Could you give back every entry below exactly, with the pictures dropped?

Entries shown:

-----

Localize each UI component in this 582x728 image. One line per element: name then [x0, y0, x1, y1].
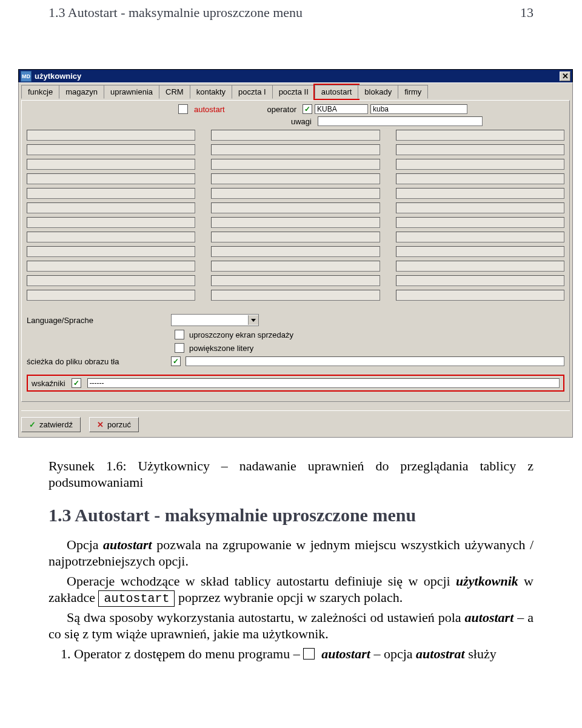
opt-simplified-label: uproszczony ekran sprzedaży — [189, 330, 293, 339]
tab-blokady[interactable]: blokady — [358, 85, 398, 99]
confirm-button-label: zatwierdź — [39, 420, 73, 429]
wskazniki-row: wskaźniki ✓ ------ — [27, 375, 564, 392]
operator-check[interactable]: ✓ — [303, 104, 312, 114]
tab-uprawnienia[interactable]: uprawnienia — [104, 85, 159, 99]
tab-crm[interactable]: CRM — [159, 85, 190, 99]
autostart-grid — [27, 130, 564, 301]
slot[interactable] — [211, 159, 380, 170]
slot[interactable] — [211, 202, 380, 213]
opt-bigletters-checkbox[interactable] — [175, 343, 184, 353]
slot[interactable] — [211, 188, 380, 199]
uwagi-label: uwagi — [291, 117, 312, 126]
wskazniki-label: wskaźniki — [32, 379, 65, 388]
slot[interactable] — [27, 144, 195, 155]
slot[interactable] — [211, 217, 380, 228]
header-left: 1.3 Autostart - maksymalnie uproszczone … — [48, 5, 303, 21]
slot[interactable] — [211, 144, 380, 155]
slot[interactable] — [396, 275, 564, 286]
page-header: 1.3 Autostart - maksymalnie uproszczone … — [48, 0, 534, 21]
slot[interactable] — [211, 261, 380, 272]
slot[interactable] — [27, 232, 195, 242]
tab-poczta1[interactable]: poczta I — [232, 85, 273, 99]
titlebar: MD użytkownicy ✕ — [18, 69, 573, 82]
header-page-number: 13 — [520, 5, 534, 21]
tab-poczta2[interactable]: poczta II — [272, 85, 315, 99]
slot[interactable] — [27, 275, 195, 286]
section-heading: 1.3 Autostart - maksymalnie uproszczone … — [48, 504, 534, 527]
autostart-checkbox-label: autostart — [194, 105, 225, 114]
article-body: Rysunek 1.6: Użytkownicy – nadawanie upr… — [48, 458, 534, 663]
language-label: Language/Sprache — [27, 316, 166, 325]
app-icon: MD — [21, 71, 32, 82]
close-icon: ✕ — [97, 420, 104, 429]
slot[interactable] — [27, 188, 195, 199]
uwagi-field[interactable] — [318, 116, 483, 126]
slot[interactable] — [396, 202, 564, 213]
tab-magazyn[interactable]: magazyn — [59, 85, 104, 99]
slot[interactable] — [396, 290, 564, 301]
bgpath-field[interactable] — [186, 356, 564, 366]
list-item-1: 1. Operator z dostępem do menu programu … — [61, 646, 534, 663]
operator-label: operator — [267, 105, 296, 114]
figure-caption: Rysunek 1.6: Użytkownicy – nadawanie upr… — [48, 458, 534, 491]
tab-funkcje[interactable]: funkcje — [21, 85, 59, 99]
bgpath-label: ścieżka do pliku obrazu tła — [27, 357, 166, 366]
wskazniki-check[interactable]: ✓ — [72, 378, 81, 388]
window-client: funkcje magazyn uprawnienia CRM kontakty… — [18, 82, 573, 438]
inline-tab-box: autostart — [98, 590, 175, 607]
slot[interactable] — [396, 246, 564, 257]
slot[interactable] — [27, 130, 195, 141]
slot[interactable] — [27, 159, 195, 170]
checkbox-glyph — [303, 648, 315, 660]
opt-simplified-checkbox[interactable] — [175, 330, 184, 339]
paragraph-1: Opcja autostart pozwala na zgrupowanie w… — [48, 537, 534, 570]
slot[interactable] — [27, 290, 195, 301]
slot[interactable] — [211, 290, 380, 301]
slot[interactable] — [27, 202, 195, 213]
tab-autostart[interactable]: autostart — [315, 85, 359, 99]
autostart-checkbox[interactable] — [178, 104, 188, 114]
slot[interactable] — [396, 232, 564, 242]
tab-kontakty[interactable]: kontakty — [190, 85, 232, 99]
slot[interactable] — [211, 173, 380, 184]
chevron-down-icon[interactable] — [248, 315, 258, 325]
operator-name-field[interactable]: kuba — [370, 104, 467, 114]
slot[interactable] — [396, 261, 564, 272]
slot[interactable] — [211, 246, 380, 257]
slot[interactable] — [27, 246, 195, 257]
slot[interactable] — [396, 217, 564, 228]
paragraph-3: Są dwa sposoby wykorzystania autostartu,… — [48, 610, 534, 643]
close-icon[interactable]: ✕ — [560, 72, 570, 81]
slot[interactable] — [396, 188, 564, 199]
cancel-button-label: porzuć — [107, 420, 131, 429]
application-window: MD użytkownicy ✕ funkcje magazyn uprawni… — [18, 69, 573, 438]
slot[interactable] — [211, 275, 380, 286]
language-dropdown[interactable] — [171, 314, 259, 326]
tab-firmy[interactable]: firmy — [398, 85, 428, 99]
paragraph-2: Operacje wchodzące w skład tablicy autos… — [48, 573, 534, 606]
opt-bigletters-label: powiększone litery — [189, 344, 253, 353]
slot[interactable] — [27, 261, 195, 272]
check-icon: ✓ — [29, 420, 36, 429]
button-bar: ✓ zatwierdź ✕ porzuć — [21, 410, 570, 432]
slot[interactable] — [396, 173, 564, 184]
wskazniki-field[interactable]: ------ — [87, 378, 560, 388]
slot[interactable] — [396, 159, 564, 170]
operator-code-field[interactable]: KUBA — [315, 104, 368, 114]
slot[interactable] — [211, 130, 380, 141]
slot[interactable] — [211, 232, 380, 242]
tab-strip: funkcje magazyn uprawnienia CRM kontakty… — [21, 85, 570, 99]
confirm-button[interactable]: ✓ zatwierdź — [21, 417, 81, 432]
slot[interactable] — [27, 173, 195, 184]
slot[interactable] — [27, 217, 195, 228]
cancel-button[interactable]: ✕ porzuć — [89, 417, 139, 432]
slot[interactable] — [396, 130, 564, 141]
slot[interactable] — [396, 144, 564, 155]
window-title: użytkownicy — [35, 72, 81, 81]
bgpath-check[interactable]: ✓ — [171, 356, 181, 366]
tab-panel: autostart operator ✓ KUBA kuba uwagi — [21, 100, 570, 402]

-----

Answer to the exercise:
Localize each UI component in this 582x728 image. One line per element: name then [x0, y0, x1, y1].
opt-simplified-label: uproszczony ekran sprzedaży — [189, 330, 293, 339]
tab-blokady[interactable]: blokady — [358, 85, 398, 99]
confirm-button-label: zatwierdź — [39, 420, 73, 429]
wskazniki-row: wskaźniki ✓ ------ — [27, 375, 564, 392]
operator-check[interactable]: ✓ — [303, 104, 312, 114]
tab-uprawnienia[interactable]: uprawnienia — [104, 85, 159, 99]
tab-crm[interactable]: CRM — [159, 85, 190, 99]
autostart-grid — [27, 130, 564, 301]
slot[interactable] — [211, 159, 380, 170]
slot[interactable] — [211, 202, 380, 213]
opt-bigletters-checkbox[interactable] — [175, 343, 184, 353]
slot[interactable] — [211, 188, 380, 199]
uwagi-label: uwagi — [291, 117, 312, 126]
wskazniki-label: wskaźniki — [32, 379, 65, 388]
slot[interactable] — [27, 144, 195, 155]
slot[interactable] — [211, 217, 380, 228]
header-left: 1.3 Autostart - maksymalnie uproszczone … — [48, 5, 303, 21]
slot[interactable] — [211, 144, 380, 155]
slot[interactable] — [396, 275, 564, 286]
page-header: 1.3 Autostart - maksymalnie uproszczone … — [48, 0, 534, 21]
slot[interactable] — [211, 261, 380, 272]
slot[interactable] — [27, 232, 195, 242]
tab-poczta1[interactable]: poczta I — [232, 85, 273, 99]
titlebar: MD użytkownicy ✕ — [18, 69, 573, 82]
header-page-number: 13 — [520, 5, 534, 21]
tab-poczta2[interactable]: poczta II — [272, 85, 315, 99]
slot[interactable] — [27, 275, 195, 286]
section-heading: 1.3 Autostart - maksymalnie uproszczone … — [48, 504, 534, 527]
autostart-checkbox-label: autostart — [194, 105, 225, 114]
article-body: Rysunek 1.6: Użytkownicy – nadawanie upr… — [48, 458, 534, 663]
language-label: Language/Sprache — [27, 316, 166, 325]
app-icon: MD — [21, 71, 32, 82]
close-icon: ✕ — [97, 420, 104, 429]
slot[interactable] — [27, 188, 195, 199]
uwagi-field[interactable] — [318, 116, 483, 126]
slot[interactable] — [396, 202, 564, 213]
tab-magazyn[interactable]: magazyn — [59, 85, 104, 99]
slot[interactable] — [396, 290, 564, 301]
bgpath-field[interactable] — [186, 356, 564, 366]
list-item-1: 1. Operator z dostępem do menu programu … — [61, 646, 534, 663]
operator-label: operator — [267, 105, 296, 114]
figure-caption: Rysunek 1.6: Użytkownicy – nadawanie upr… — [48, 458, 534, 491]
tab-funkcje[interactable]: funkcje — [21, 85, 59, 99]
bgpath-label: ścieżka do pliku obrazu tła — [27, 357, 166, 366]
wskazniki-check[interactable]: ✓ — [72, 378, 81, 388]
window-client: funkcje magazyn uprawnienia CRM kontakty… — [18, 82, 573, 438]
inline-tab-box: autostart — [98, 590, 175, 607]
slot[interactable] — [396, 246, 564, 257]
slot[interactable] — [27, 130, 195, 141]
slot[interactable] — [27, 159, 195, 170]
checkbox-glyph — [303, 648, 315, 660]
opt-simplified-checkbox[interactable] — [175, 330, 184, 339]
paragraph-1: Opcja autostart pozwala na zgrupowanie w… — [48, 537, 534, 570]
slot[interactable] — [27, 290, 195, 301]
slot[interactable] — [211, 290, 380, 301]
slot[interactable] — [27, 202, 195, 213]
tab-autostart[interactable]: autostart — [315, 85, 359, 99]
autostart-checkbox[interactable] — [178, 104, 188, 114]
slot[interactable] — [396, 232, 564, 242]
tab-kontakty[interactable]: kontakty — [190, 85, 232, 99]
slot[interactable] — [211, 173, 380, 184]
chevron-down-icon[interactable] — [248, 315, 258, 325]
operator-name-field[interactable]: kuba — [370, 104, 467, 114]
slot[interactable] — [396, 261, 564, 272]
slot[interactable] — [211, 246, 380, 257]
slot[interactable] — [27, 246, 195, 257]
slot[interactable] — [396, 217, 564, 228]
paragraph-3: Są dwa sposoby wykorzystania autostartu,… — [48, 610, 534, 643]
close-icon[interactable]: ✕ — [560, 72, 570, 81]
slot[interactable] — [396, 188, 564, 199]
cancel-button-label: porzuć — [107, 420, 131, 429]
application-window: MD użytkownicy ✕ funkcje magazyn uprawni… — [18, 69, 573, 438]
slot[interactable] — [211, 275, 380, 286]
language-dropdown[interactable] — [171, 314, 259, 326]
tab-firmy[interactable]: firmy — [398, 85, 428, 99]
paragraph-2: Operacje wchodzące w skład tablicy autos… — [48, 573, 534, 606]
opt-bigletters-label: powiększone litery — [189, 344, 253, 353]
slot[interactable] — [27, 261, 195, 272]
check-icon: ✓ — [29, 420, 36, 429]
button-bar: ✓ zatwierdź ✕ porzuć — [21, 410, 570, 432]
slot[interactable] — [396, 173, 564, 184]
wskazniki-field[interactable]: ------ — [87, 378, 560, 388]
slot[interactable] — [396, 159, 564, 170]
operator-code-field[interactable]: KUBA — [315, 104, 368, 114]
slot[interactable] — [211, 130, 380, 141]
slot[interactable] — [211, 232, 380, 242]
tab-strip: funkcje magazyn uprawnienia CRM kontakty… — [21, 85, 570, 99]
confirm-button[interactable]: ✓ zatwierdź — [21, 417, 81, 432]
slot[interactable] — [27, 173, 195, 184]
slot[interactable] — [27, 217, 195, 228]
cancel-button[interactable]: ✕ porzuć — [89, 417, 139, 432]
slot[interactable] — [396, 130, 564, 141]
slot[interactable] — [396, 144, 564, 155]
window-title: użytkownicy — [35, 72, 81, 81]
bgpath-check[interactable]: ✓ — [171, 356, 181, 366]
tab-panel: autostart operator ✓ KUBA kuba uwagi — [21, 100, 570, 402]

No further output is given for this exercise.